- **Activity**
Every line with "Flip" in it should be copied from the data.

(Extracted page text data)
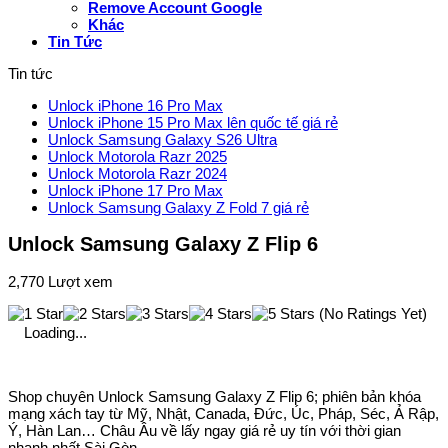
Remove Account Google
Khác
Tin Tức
Tin tức
Unlock iPhone 16 Pro Max
Unlock iPhone 15 Pro Max lên quốc tế giá rẻ
Unlock Samsung Galaxy S26 Ultra
Unlock Motorola Razr 2025
Unlock Motorola Razr 2024
Unlock iPhone 17 Pro Max
Unlock Samsung Galaxy Z Fold 7 giá rẻ
Unlock Samsung Galaxy Z Flip 6
2,770 Lượt xem
(No Ratings Yet)
Loading...
Shop chuyên Unlock Samsung Galaxy Z Flip 6; phiên bản khóa
mạng xách tay từ Mỹ, Nhật, Canada, Đức, Úc, Pháp, Séc, Ả Rập,
Ý, Hàn Lan… Châu Âu về lấy ngay giá rẻ uy tín với thời gian
nhanh nhất Sài Gòn.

- **Task answer**
Unlock Samsung Galaxy Z Flip 6
Shop chuyên Unlock Samsung Galaxy Z Flip 6; phiên bản khóa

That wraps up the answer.